Everybody knows this — even Biden’s media allies sometimes are shamed into
admitting that the problem precedes the war in Ukraine. But the war in Ukraine
probably is intensifying certain aspects of existing inflation (more so abroad
than in the United States), just as misgovernance in China is exacerbating
supply-chain problems, as are factors ranging from managerial incompetence in
California to century-old merchant-marine regulations in the United States.
President Biden of course invited blame on himself by spending all of his
campaign and much of his career talking about the president as a supernatural
figure who could will prosperity into existence if only he had the right moral
character.
The Democrats have controlled the White House and
Congress since the end of the Donald Trump administration, and they’ve
controlled the House since 2018. What have the Biden administration and its
congressional allies delivered for Democrats while enjoying that power? Not
very much, really. More than conservatives would have liked, to be sure, but
all of that talk about New New Deals is dust in the wind, smoke on the
water, the rock-’n’-roll cliché of your choice. And while Republicans
shouldn’t get too cocky about the next election, it is likely that Biden will
not have a Democrat-controlled House and Senate come January.
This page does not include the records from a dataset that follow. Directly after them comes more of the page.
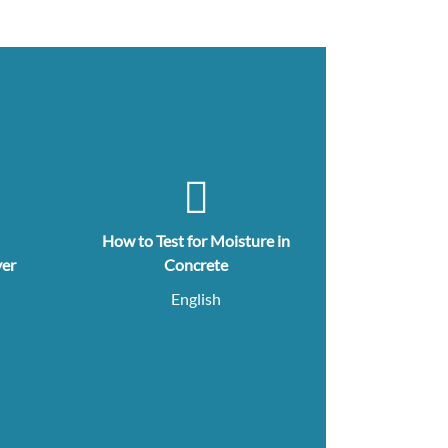
How to Test for Moisture in
yer
Concrete
English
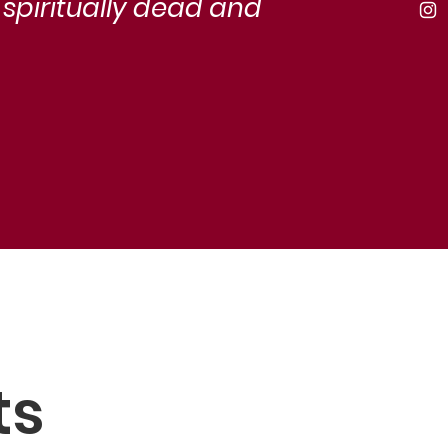
 spiritually dead and
ts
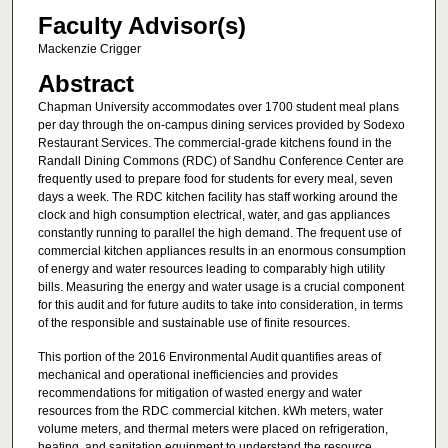
Faculty Advisor(s)
Mackenzie Crigger
Abstract
Chapman University accommodates over 1700 student meal plans
per day through the on-campus dining services provided by Sodexo
Restaurant Services. The commercial-grade kitchens found in the
Randall Dining Commons (RDC) of Sandhu Conference Center are
frequently used to prepare food for students for every meal, seven
days a week. The RDC kitchen facility has staff working around the
clock and high consumption electrical, water, and gas appliances
constantly running to parallel the high demand. The frequent use of
commercial kitchen appliances results in an enormous consumption
of energy and water resources leading to comparably high utility
bills. Measuring the energy and water usage is a crucial component
for this audit and for future audits to take into consideration, in terms
of the responsible and sustainable use of finite resources.
This portion of the 2016 Environmental Audit quantifies areas of
mechanical and operational inefficiencies and provides
recommendations for mitigation of wasted energy and water
resources from the RDC commercial kitchen. kWh meters, water
volume meters, and thermal meters were placed on refrigeration,
heating, and sanitation equipment to understand the resource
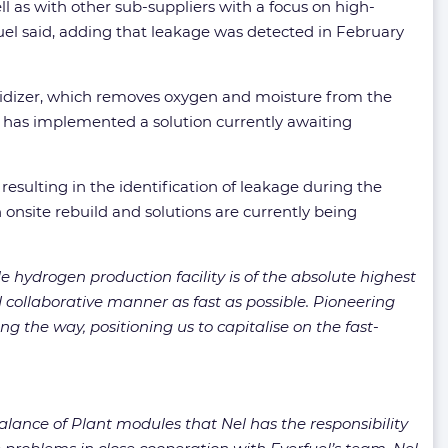
ell as with other sub-suppliers with a focus on high-
uel said, adding that leakage was detected in February
eoxidizer, which removes oxygen and moisture from the
er has implemented a solution currently awaiting
esulting in the identification of leakage during the
n onsite rebuild and solutions are currently being
 hydrogen production facility is of the absolute highest
d collaborative manner as fast as possible. Pioneering
g the way, positioning us to capitalise on the fast-
alance of Plant modules that Nel has the responsibility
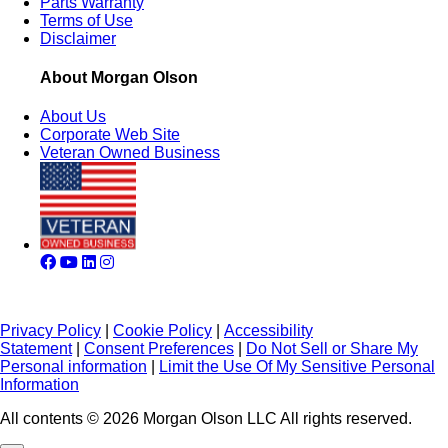
Parts Warranty
Terms of Use
Disclaimer
About Morgan Olson
About Us
Corporate Web Site
Veteran Owned Business
Privacy Policy
|
Cookie Policy
|
Accessibility
Statement
|
Consent Preferences
|
Do Not Sell or Share My
Personal information
|
Limit the Use Of My Sensitive Personal
Information
All contents © 2026 Morgan Olson LLC All rights reserved.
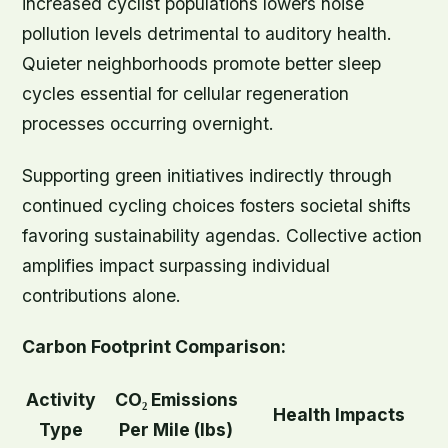
increased cyclist populations lowers noise
pollution levels detrimental to auditory health.
Quieter neighborhoods promote better sleep
cycles essential for cellular regeneration
processes occurring overnight.
Supporting green initiatives indirectly through
continued cycling choices fosters societal shifts
favoring sustainability agendas. Collective action
amplifies impact surpassing individual
contributions alone.
Carbon Footprint Comparison:
Activity
CO₂ Emissions
Health Impacts
Type
Per Mile (lbs)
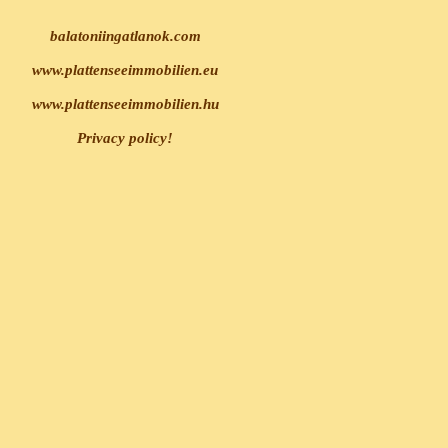
balatoniingatlanok.com
www.plattenseeimmobilien.eu
www.plattenseeimmobilien.hu
Privacy policy!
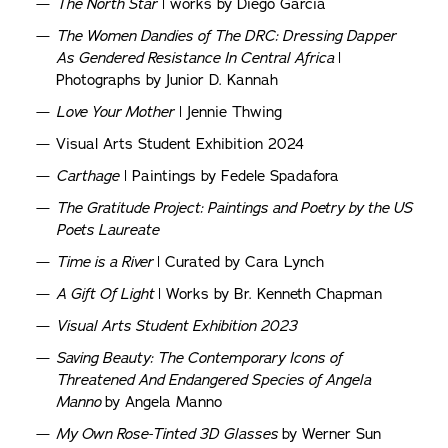
The North Star
| works by Diego Garcia
The Women Dandies of The DRC: Dressing Dapper
As Gendered Resistance In Central Africa
|
Photographs by Junior D. Kannah
Love Your Mother
| Jennie Thwing
Visual Arts Student Exhibition 2024
Carthage
| Paintings by Fedele Spadafora
The Gratitude Project: Paintings and Poetry by the US
Poets Laureate
Time is a River
| Curated by Cara Lynch
A Gift Of Light
| Works by Br. Kenneth Chapman
Visual Arts Student Exhibition 2023
Saving Beauty: The Contemporary Icons of
Threatened And Endangered Species of Angela
Manno
by Angela Manno
My Own Rose-Tinted 3D Glasses
by Werner Sun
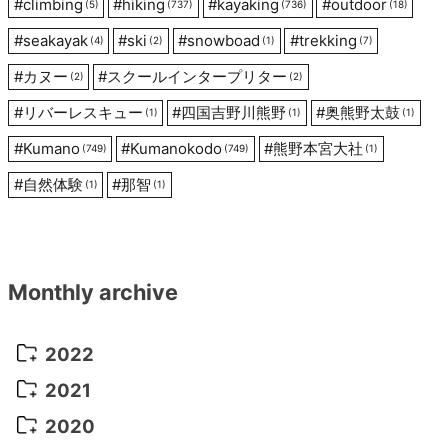
#
climbing
#
hiking
#
kayaking
#
outdoor
(5)
(737)
(736)
(18)
#
seakayak
#
ski
#
snowboad
#
trekking
(4)
(2)
(1)
(7)
#
カヌー
#
スクールインタープリター
(2)
(2)
#
リバーレスキュー
#
四国吉野川熊野
#
奥熊野太鼓
(1)
(1)
(1)
#
Kumano
#
Kumanokodo
#
熊野本宮大社
(749)
(749)
(1)
#
自然体験
#
那智
(1)
(1)
Monthly archive
2022
October 2022
(1)
2021
September 2022
(5)
December 2021
(8)
2020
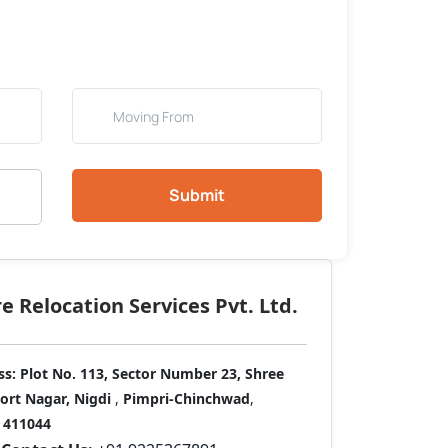
Submit
 Relocation Services Pvt. Ltd.
ss:
Plot No. 113, Sector Number 23, Shree
port Nagar, Nigdi
,
Pimpri-Chinchwad
,
411044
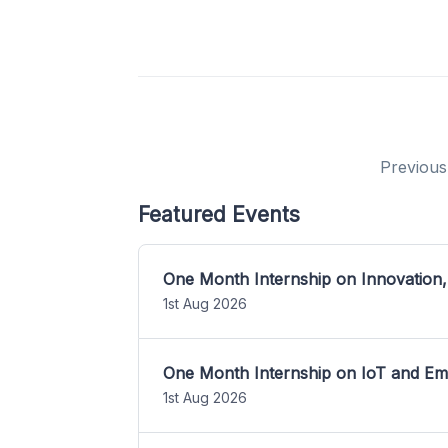
Previous
Featured Events
One Month Internship on Innovation,
1st Aug 2026
One Month Internship on IoT and E
1st Aug 2026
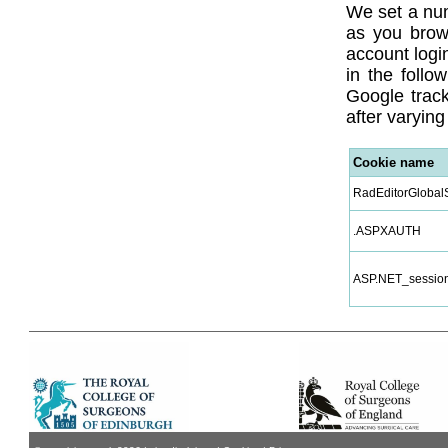
We set a num
as you brow
account login
in the follo
Google track
after varying
Cookie name
RadEditorGlobalS
.ASPXAUTH
ASP.NET_session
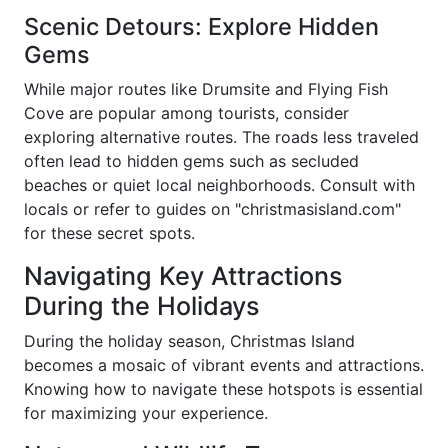
Scenic Detours: Explore Hidden
Gems
While major routes like Drumsite and Flying Fish
Cove are popular among tourists, consider
exploring alternative routes. The roads less traveled
often lead to hidden gems such as secluded
beaches or quiet local neighborhoods. Consult with
locals or refer to guides on "christmasisland.com"
for these secret spots.
Navigating Key Attractions
During the Holidays
During the holiday season, Christmas Island
becomes a mosaic of vibrant events and attractions.
Knowing how to navigate these hotspots is essential
for maximizing your experience.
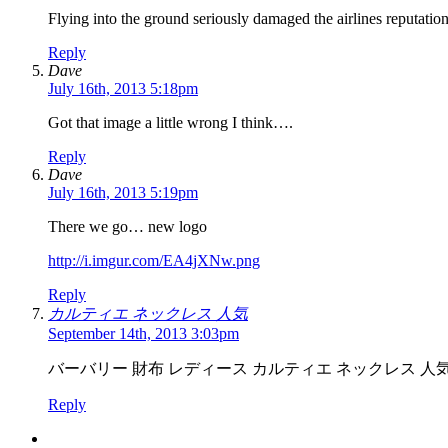
Flying into the ground seriously damaged the airlines reputati
Reply
Dave
July 16th, 2013 5:18pm
Got that image a little wrong I think….
Reply
Dave
July 16th, 2013 5:19pm
There we go… new logo
http://i.imgur.com/EA4jXNw.png
Reply
カルティエ ネックレス 人気
September 14th, 2013 3:03pm
バーバリー 財布 レディース カルティエ ネックレス 人
Reply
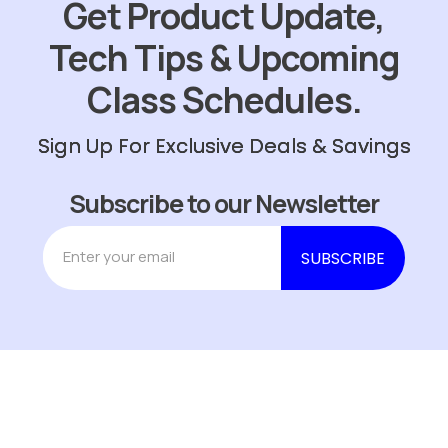
Get Product Update,
Tech Tips & Upcoming
Class Schedules.
Sign Up For Exclusive Deals & Savings
Subscribe to our Newsletter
It probably is
the case that Democrats already have got what they’re going to get out of the
Biden years.
Republicans should be intimately familiar with what that
feels like, because it is what happened to them in the first two years of the
Trump administration, when the GOP controlled the White House and Congress
both. What did the Republicans get out of the great populist revolution of
2016? Paul Ryan’s tax bill, which might as well have been written by the Chamber
of Commerce (and in some parts may well have been). Trump talked a great deal
about immigration, but he and his congressional allies never even took up an
immigration bill when they controlled the executive and legislative branches.
The die-hard Trump cultists on talk radio and Fox News insist that we at least
enjoyed “energy independence” in those years, but that is a plain and simple
lie: The United States has not been “energy independent” at any point in its
modern history, very likely never will be, absolutely shouldn’t be,
and, if we’re keeping score here, imports a bit less oil today
than it did in 2018.
Democrats and Republicans both engage in predictable
blame-shifting when things go wrong on their watch, although in the Trump years
the White House was as likely to try to shift blame onto other Republicans as
onto Democrats. Writing in the New York Times this week,
Senator Elizabeth Warren (D., Harvard Yard) blames “Republican senators” for
the lack of beneficial policy innovations. The Trump administration blamed
Democrats and the “establishment” and the “deep state” and, I don’t know, those
mean aliens from Independence Day for its policy woes. If your
argument is: “The good society and national prosperity require that people like
me have all the political power and that the people I hate have no power to
oppose us” . . . are you still talking about economic policy?
No, that’s just dumb old culture-war stuff.
By almost any meaningful measure, you won’t see radical
changes in U.S. economic performance as a result of a change in which party
holds the presidency or controls Congress. For all of the moralistic talk and
preening homiletics, the things that strongly and immediately affect our
economy are mostly outside of the control of politicians. The Trump
administration saw both a radical collapse in the U.S. economy and a dramatic
recovery — each driven by Covid-19, with government policy playing a mostly
secondary role. George W. Bush wore the blame for the subprime meltdown, which
had almost nothing to do with the actions of his administration and was rooted
in policy decisions going all the way back to the 1930s. Bill Gates and Marc
Andreessen had a lot more to do with the economic boom of the 1990s than Bill
Clinton did. Et cetera ad nauseam.
We have real problems, and we are not going to make
things better by means of empty-headed moralistic fairy tales. We are going to
learn that lesson, eventually — and probably learn it the hard way.